An exact copy of the listing below is needed, with no pictures in it.

- - - - -

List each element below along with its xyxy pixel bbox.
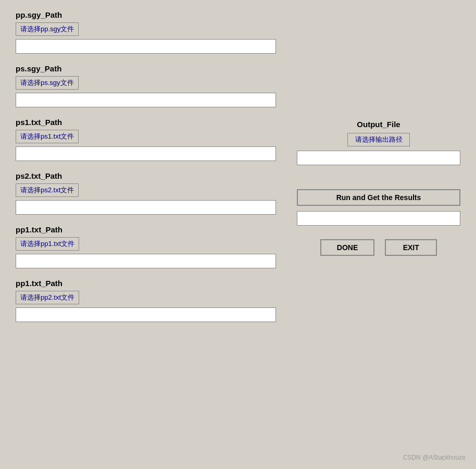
pp2-txt-field-group: pp1.txt_Path 请选择pp2.txt文件 (16, 279, 276, 322)
pp2-txt-path-input[interactable] (16, 307, 276, 322)
ps1-txt-label: ps1.txt_Path (16, 118, 276, 127)
ps-sgy-label: ps.sgy_Path (16, 64, 276, 73)
run-button[interactable]: Run and Get the Results (297, 189, 460, 206)
output-file-label: Output_File (297, 120, 460, 129)
output-browse-button[interactable]: 请选择输出路径 (347, 133, 410, 146)
ps-sgy-field-group: ps.sgy_Path 请选择ps.sgy文件 (16, 64, 276, 107)
result-input[interactable] (297, 211, 460, 226)
ps2-txt-label: ps2.txt_Path (16, 171, 276, 180)
pp1-txt-browse-button[interactable]: 请选择pp1.txt文件 (16, 237, 79, 251)
run-section: Run and Get the Results (297, 189, 460, 226)
output-file-section: Output_File 请选择输出路径 (297, 120, 460, 165)
pp-sgy-path-input[interactable] (16, 39, 276, 54)
watermark-text: CSDN @AStackhouze (403, 454, 466, 461)
pp-sgy-field-group: pp.sgy_Path 请选择pp.sgy文件 (16, 10, 276, 54)
action-buttons: DONE EXIT (297, 239, 460, 256)
ps-sgy-browse-button[interactable]: 请选择ps.sgy文件 (16, 76, 79, 90)
exit-button[interactable]: EXIT (385, 239, 437, 256)
left-panel: pp.sgy_Path 请选择pp.sgy文件 ps.sgy_Path 请选择p… (16, 10, 276, 322)
done-button[interactable]: DONE (320, 239, 374, 256)
pp1-txt-label: pp1.txt_Path (16, 225, 276, 234)
ps1-txt-browse-button[interactable]: 请选择ps1.txt文件 (16, 130, 79, 143)
pp-sgy-label: pp.sgy_Path (16, 10, 276, 19)
ps1-txt-field-group: ps1.txt_Path 请选择ps1.txt文件 (16, 118, 276, 161)
pp2-txt-browse-button[interactable]: 请选择pp2.txt文件 (16, 291, 79, 304)
right-panel-inner: Output_File 请选择输出路径 Run and Get the Resu… (297, 120, 460, 256)
ps2-txt-field-group: ps2.txt_Path 请选择ps2.txt文件 (16, 171, 276, 215)
ps2-txt-browse-button[interactable]: 请选择ps2.txt文件 (16, 183, 79, 197)
ps2-txt-path-input[interactable] (16, 200, 276, 215)
pp2-txt-label: pp1.txt_Path (16, 279, 276, 288)
ps1-txt-path-input[interactable] (16, 146, 276, 161)
right-panel: Output_File 请选择输出路径 Run and Get the Resu… (297, 10, 460, 322)
ps-sgy-path-input[interactable] (16, 93, 276, 107)
pp1-txt-field-group: pp1.txt_Path 请选择pp1.txt文件 (16, 225, 276, 268)
output-path-input[interactable] (297, 151, 460, 165)
pp1-txt-path-input[interactable] (16, 254, 276, 268)
pp-sgy-browse-button[interactable]: 请选择pp.sgy文件 (16, 22, 79, 36)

- - - - -

**TASK RESULT**
List each element below along with its xyxy pixel bbox.
pp2-txt-field-group: pp1.txt_Path 请选择pp2.txt文件 (16, 279, 276, 322)
pp2-txt-path-input[interactable] (16, 307, 276, 322)
ps1-txt-label: ps1.txt_Path (16, 118, 276, 127)
ps-sgy-label: ps.sgy_Path (16, 64, 276, 73)
run-button[interactable]: Run and Get the Results (297, 189, 460, 206)
output-file-label: Output_File (297, 120, 460, 129)
output-browse-button[interactable]: 请选择输出路径 (347, 133, 410, 146)
ps-sgy-field-group: ps.sgy_Path 请选择ps.sgy文件 (16, 64, 276, 107)
result-input[interactable] (297, 211, 460, 226)
ps2-txt-label: ps2.txt_Path (16, 171, 276, 180)
pp1-txt-browse-button[interactable]: 请选择pp1.txt文件 (16, 237, 79, 251)
run-section: Run and Get the Results (297, 189, 460, 226)
output-file-section: Output_File 请选择输出路径 (297, 120, 460, 165)
pp-sgy-path-input[interactable] (16, 39, 276, 54)
watermark-text: CSDN @AStackhouze (403, 454, 466, 461)
pp-sgy-field-group: pp.sgy_Path 请选择pp.sgy文件 (16, 10, 276, 54)
action-buttons: DONE EXIT (297, 239, 460, 256)
ps-sgy-browse-button[interactable]: 请选择ps.sgy文件 (16, 76, 79, 90)
exit-button[interactable]: EXIT (385, 239, 437, 256)
left-panel: pp.sgy_Path 请选择pp.sgy文件 ps.sgy_Path 请选择p… (16, 10, 276, 322)
done-button[interactable]: DONE (320, 239, 374, 256)
pp1-txt-label: pp1.txt_Path (16, 225, 276, 234)
ps1-txt-browse-button[interactable]: 请选择ps1.txt文件 (16, 130, 79, 143)
pp-sgy-label: pp.sgy_Path (16, 10, 276, 19)
ps1-txt-field-group: ps1.txt_Path 请选择ps1.txt文件 (16, 118, 276, 161)
pp2-txt-browse-button[interactable]: 请选择pp2.txt文件 (16, 291, 79, 304)
right-panel-inner: Output_File 请选择输出路径 Run and Get the Resu… (297, 120, 460, 256)
ps2-txt-field-group: ps2.txt_Path 请选择ps2.txt文件 (16, 171, 276, 215)
ps2-txt-browse-button[interactable]: 请选择ps2.txt文件 (16, 183, 79, 197)
ps2-txt-path-input[interactable] (16, 200, 276, 215)
pp2-txt-label: pp1.txt_Path (16, 279, 276, 288)
ps1-txt-path-input[interactable] (16, 146, 276, 161)
right-panel: Output_File 请选择输出路径 Run and Get the Resu… (297, 10, 460, 322)
ps-sgy-path-input[interactable] (16, 93, 276, 107)
pp1-txt-field-group: pp1.txt_Path 请选择pp1.txt文件 (16, 225, 276, 268)
output-path-input[interactable] (297, 151, 460, 165)
pp1-txt-path-input[interactable] (16, 254, 276, 268)
pp-sgy-browse-button[interactable]: 请选择pp.sgy文件 (16, 22, 79, 36)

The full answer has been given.